Jungian psychology takes redemption out of its Judeo-Christian context and places it in relation to individuation, the tendency of all living things to move toward wholeness. As the imaginal realities pummeling Jung gradually expanded his awareness of himself, he saw that while plants and animals individuate automatically, human beings are healthy to the degree we become ourselves consciously.

During the first half of life, a lot of human energy goes into learning from and adapting to the environments in which we live. Eventually, however, when the symbols and images and impulses from the unconscious begin to approach the waking self, we encounter opportunities to embark on the path of self-realization through confrontation with themes Jung recognized as mythical—mythical not as pre-scientific explanation of natural events, but as the metaphorically expressed inner wisdom of an age, a people, a culture.

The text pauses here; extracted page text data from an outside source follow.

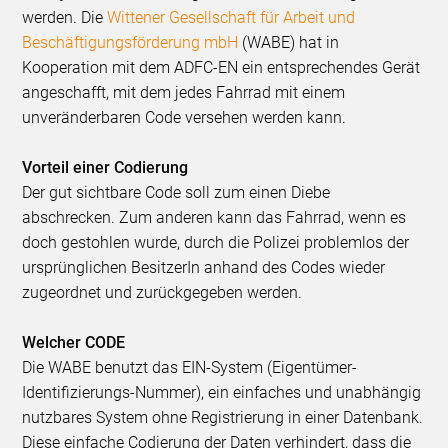
werden. Die
Wittener Gesellschaft für Arbeit und
Beschäftigungsförderung mbH
(WABE) hat in
Kooperation mit dem ADFC-EN ein entsprechendes Gerät
angeschafft, mit dem jedes Fahrrad mit einem
unveränderbaren Code versehen werden kann.
Vorteil einer Codierung
Der gut sichtbare Code soll zum einen Diebe
abschrecken. Zum anderen kann das Fahrrad, wenn es
doch gestohlen wurde, durch die Polizei problemlos der
ursprünglichen BesitzerIn anhand des Codes wieder
zugeordnet und zurückgegeben werden.
Welcher CODE
Die WABE benutzt das EIN-System (Eigentümer-
Identifizierungs-Nummer), ein einfaches und unabhängig
nutzbares System ohne Registrierung in einer Datenbank.
Diese einfache Codierung der Daten verhindert, dass die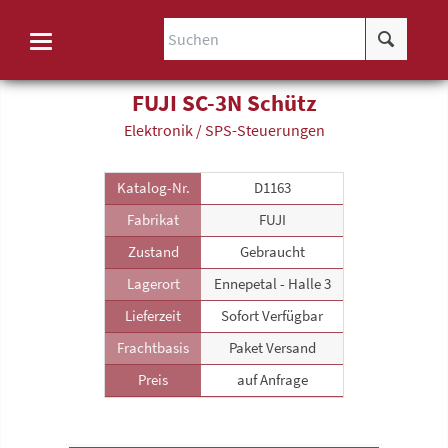
FUJI SC-3N Schütz
Elektronik / SPS-Steuerungen
Katalog-Nr.
D1163
Fabrikat
FUJI
Zustand
Gebraucht
Lagerort
Ennepetal - Halle 3
Lieferzeit
Sofort Verfügbar
Frachtbasis
Paket Versand
Preis
auf Anfrage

Acquainted with Jung’s work, mythologist Joseph Campbell said it well:

"It would not be too much to say that myth is the secret opening through which the inexhaustible energies of the cosmos pour into human cultural manifestation… In the absence of an effective general mythology, each of us has his private, unrecognized, rudimentary, yet secretly potent pantheon of dream. The latest incarnation of Oedipus, the continued romance of Beauty and the Beast, stand this afternoon on the corner of Forty-second Street and Fifth Avenue, waiting for the traffic light to change." (The Hero With a Thousand Faces)

This is why Jung spoke about the need to live one’s own myth.

Since its founding, Jungian psychology has evolved and diverged, but its core preoccupation remains what I think of as soulfulness, a capacity for living in wholehearted accord with the personal and collective depths of psyche. Like the angel mentioned in one of Arthur Miller’s plays, depth work brings back to us those aspects of psychical life we tend to lose. In this way it compensates the shallowness of our ism-torn time by embodying the great polarities that shift and energize the ground of mindful being.